- Task brief -
I'd like the entries reproduced exactly, with the images omitted.

(Beginning of Recorded information)

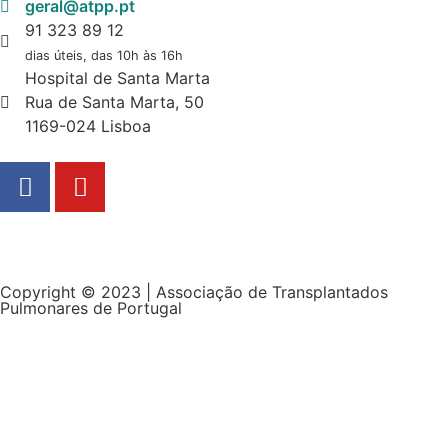
geral@atpp.pt
91 323 89 12
dias úteis, das 10h às 16h
Hospital de Santa Marta
Rua de Santa Marta, 50
1169-024 Lisboa
Copyright © 2023 | Associação de Transplantados
Pulmonares de Portugal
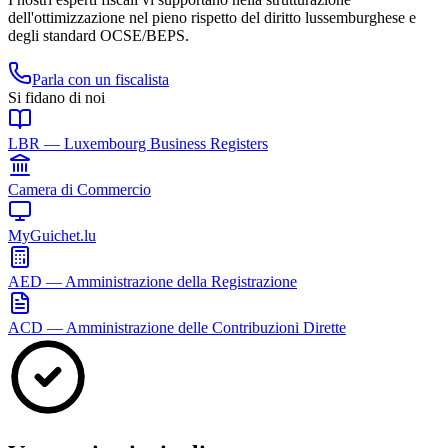
dell'ottimizzazione nel pieno rispetto del diritto lussemburghese e
degli standard OCSE/BEPS.
Parla con un fiscalista
Si fidano di noi
LBR — Luxembourg Business Registers
Camera di Commercio
MyGuichet.lu
AED — Amministrazione della Registrazione
ACD — Amministrazione delle Contribuzioni Dirette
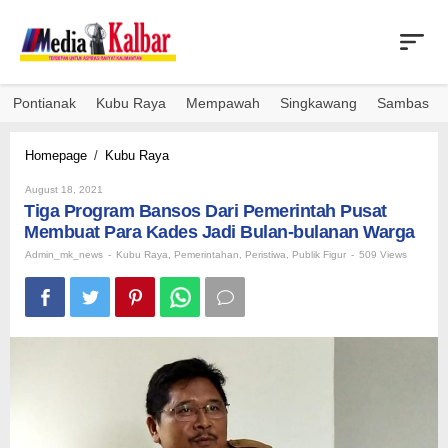
Skip
to
content
Pontianak
Kubu Raya
Mempawah
Singkawang
Sambas
Tiga
Homepage
/
Kubu Raya
Program
By
Bansos
August 18, 2021
Admin_mk_news
Tiga Program Bansos Dari Pemerintah Pusat
Dari
Pemerintah
Membuat Para Kades Jadi Bulan-bulanan Warga
Pusat
Admin_mk_news
-
Kubu Raya
,
Pemerintahan
,
Peristiwa
,
Publik Figur
-
509 Views
Membuat
Para
Kades
Jadi
Bulan-
bulanan
Warga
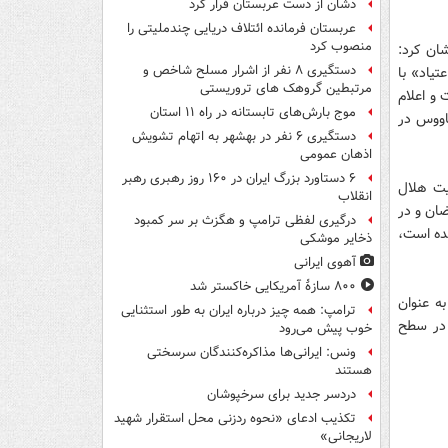
دشان از دست عربستان فرار کرد
عربستان فرمانده ائتلاف دریایی چندملیتی را
منصوب کرد
ان کرد:
دستگیری ۸ نفر از اشرار مسلح شاخص و
تیاد» با
مرتبطین گروهک های تروریستی
و اعلام
موج بارش‌های تابستانه در راه ۱۱ استان
ر و میدان ۱۷شهریور گنبد کاووس در
دستگیری ۶ نفر در بهشهر به اتهام تشویش
اذهان عمومی
۶ دستاورد بزرگ ایران در ۱۶۰ روز رهبری رهبر
یت هلال
انقلاب
ان و در
درگیری لفظی ترامپ و هگزث بر سر کمبود
ده است،
ذخایر موشکی
آهوی ایرانی
۸۰۰ سازۀ آمریکایی خاکستر شد
ه عنوان
ترامپ: همه چیز درباره ایران به طور استثنایی
 در سطح
خوب پیش می‌رود
ونس: ایرانی‌ها مذاکره‌کنندگان سرسختی
هستند
دردسر جدید برای سرخپوشان
تکذیب ادعای «نحوه ردزنی محل استقرار شهید
لاریجانی»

(End of Recorded information)

- Worked solution -
geral@atpp.pt
91 323 89 12
dias úteis, das 10h às 16h
Hospital de Santa Marta
Rua de Santa Marta, 50
1169-024 Lisboa
Copyright © 2023 | Associação de Transplantados
Pulmonares de Portugal
dell'ottimizzazione nel pieno rispetto del diritto lussemburghese e
degli standard OCSE/BEPS.
Parla con un fiscalista
Si fidano di noi
LBR — Luxembourg Business Registers
Camera di Commercio
MyGuichet.lu
AED — Amministrazione della Registrazione
ACD — Amministrazione delle Contribuzioni Dirette
Skip
to
content
Pontianak
Kubu Raya
Mempawah
Singkawang
Sambas
Tiga
Homepage
/
Kubu Raya
Program
By
Bansos
August 18, 2021
Admin_mk_news
Tiga Program Bansos Dari Pemerintah Pusat
Dari
Pemerintah
Membuat Para Kades Jadi Bulan-bulanan Warga
Pusat
Admin_mk_news
-
Kubu Raya
,
Pemerintahan
,
Peristiwa
,
Publik Figur
-
509 Views
Membuat
Para
Kades
Jadi
Bulan-
bulanan
Warga
دشان از دست عربستان فرار کرد
عربستان فرمانده ائتلاف دریایی چندملیتی را
منصوب کرد
ان کرد:
دستگیری ۸ نفر از اشرار مسلح شاخص و
تیاد» با
مرتبطین گروهک های تروریستی
و اعلام
موج بارش‌های تابستانه در راه ۱۱ استان
ر و میدان ۱۷شهریور گنبد کاووس در
دستگیری ۶ نفر در بهشهر به اتهام تشویش
اذهان عمومی
۶ دستاورد بزرگ ایران در ۱۶۰ روز رهبری رهبر
یت هلال
انقلاب
ان و در
درگیری لفظی ترامپ و هگزث بر سر کمبود
ده است،
ذخایر موشکی
آهوی ایرانی
۸۰۰ سازۀ آمریکایی خاکستر شد
ه عنوان
ترامپ: همه چیز درباره ایران به طور استثنایی
 در سطح
خوب پیش می‌رود
ونس: ایرانی‌ها مذاکره‌کنندگان سرسختی
هستند
دردسر جدید برای سرخپوشان
تکذیب ادعای «نحوه ردزنی محل استقرار شهید
لاریجانی»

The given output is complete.